Here is the abstract of her article:
Estate of Strangi v. Commissioner has made its way back and forth between the Tax Court and the United States Court of Appeals for the Fifth Circuit for the last five years, generating four different opinions. When the Tax Court first decided the Strangi case (Strangi I), it held that the IRS was barred from arguing that the value of property transferred to a family limited partnership (FLP) was included in the decedent's gross estate under Code Sec. 2036(a) because the IRS had waited too long before trial to amend its answer attacking the estate's valuation under Code Sec. 2036(a). The Fifth Circuit remanded the case to the Tax Court for a reconsideration of the Code Sec. 2036(a) issue.
On remand (Strangi II), the Tax Court held that Code Sec. 2036(a) applied to include the value of the property transferred to the FLP in the decedent's gross estate. The Fifth Circuit affirmed Strangi II in July. Estate planners have been waiting eagerly for the Fifth Circuit's opinion in Strangi II for two reasons.
First, the Tax Court held that not only was the property in question included in the decedent's estate under Code Sec. 2036(a)(1), but that Code Sec. 2036(a)(2) also applied. The Tax Court's opinion on the Code Sec. 2036(a)(2) issue could threaten the use of an FLP in an estate plan more than its opinion on the Code Sec. 2036(a)(1) issue.
Second, the Fifth Circuit also has issued an opinion in Kimbell v. United States, holding that property transferred to an FLP was not included in a decedent's gross estate under Code Sec. 2036(a).
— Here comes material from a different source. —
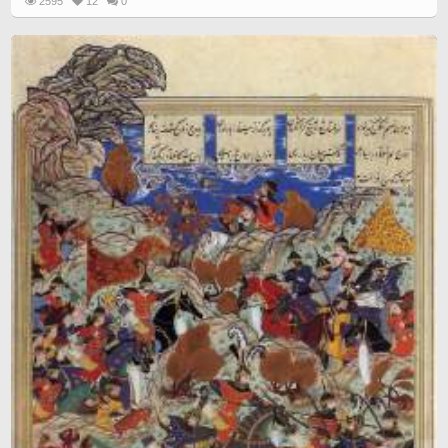
2595
12
0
Practitioners had hoped that the Fifth Circuit would follow its Kimbell opinion to hold, in Strangi II, that property transferred by a decedent to an FLP was not included in the decedent's gross estate under Code Sec. 2036(a). These hopes were dashed, however. The Fifth Circuit distinguished the facts in Kimbell from the facts in Strangi II.
Strangi II offers some guidance to estate planners in the Fifth Circuit concerning the types of arrangements involving the use of an FLP in an estate plan that may pass muster under Code Sec. 2036(a) and the types of arrangements that will not achieve estate planning goals. This column discusses the Fifth Circuit's opinion in Strangi II and the guidelines that it seems to provide.